## What needs to be done
Find every line in the entries that holds the string "řešení" and report it.

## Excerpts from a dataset
::::::::
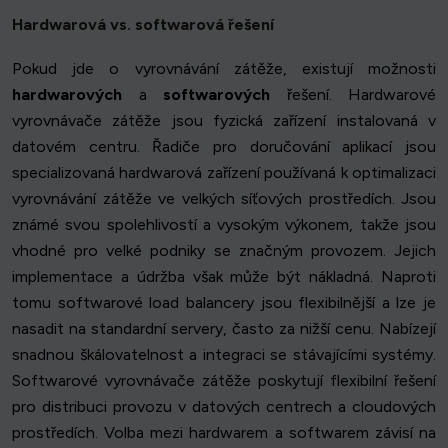
Hardwarová vs. softwarová řešení
Pokud jde o vyrovnávání zátěže, existují možnosti
hardwarových
a
softwarových
řešení. Hardwarové
vyrovnávače zátěže jsou fyzická zařízení instalovaná v
datovém centru. Řadiče pro doručování aplikací jsou
specializovaná hardwarová zařízení používaná k optimalizaci
vyrovnávání zátěže ve velkých síťových prostředích. Jsou
známé svou spolehlivostí a vysokým výkonem, takže jsou
vhodné pro velké podniky se značným provozem. Jejich
implementace a údržba však může být nákladná. Naproti
tomu softwarové load balancery jsou flexibilnější a lze je
nasadit na standardní servery, často za nižší cenu. Nabízejí
snadnou škálovatelnost a integraci se stávajícími systémy.
Softwarové vyrovnávače zátěže poskytují flexibilní řešení
pro distribuci provozu v datových centrech a cloudových
prostředích. Volba mezi hardwarem a softwarem závisí na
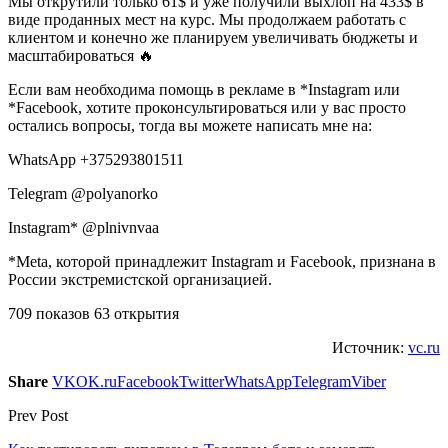
Мы открутили только 61$ и уже получили выхлоп на 433$ в
виде проданных мест на курс. Мы продолжаем работать с
клиентом и конечно же планируем увеличивать бюджеты и
масштабироваться 🔥
Если вам необходима помощь в рекламе в *Instagram или
*Facebook, хотите проконсультироваться или у вас просто
остались вопросы, тогда вы можете написать мне на:
WhatsApp +375293801511
Telegram @polyanorko
Instagram* @plnivnvaa
*Meta, которой принадлежит Instagram и Facebook, признана в
России экстремистской организацией.
709 показов 63 открытия
Источник:
vc.ru
Share
VK
OK.ru
Facebook
Twitter
WhatsApp
Telegram
Viber
Prev Post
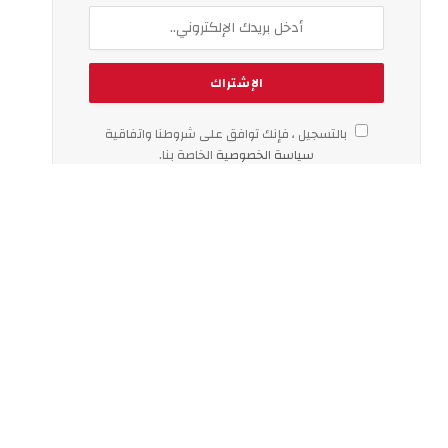
بالتسجيل ، فإنك توافق على شروطنا واتفاقية
سياسة الخصوصية
الخاصة بنا.
اخر الاخبار
لماذا يزداد الإقبال على تأجير السيارات
اليومي في دبي؟
الثلاثاء 04 أغسطس 6:18 م
European Technical تقدم حلول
::::::::
## Final answer
Hardwarová vs. softwarová řešení
řešení. Hardwarové
Softwarové vyrovnávače zátěže poskytují flexibilní řešení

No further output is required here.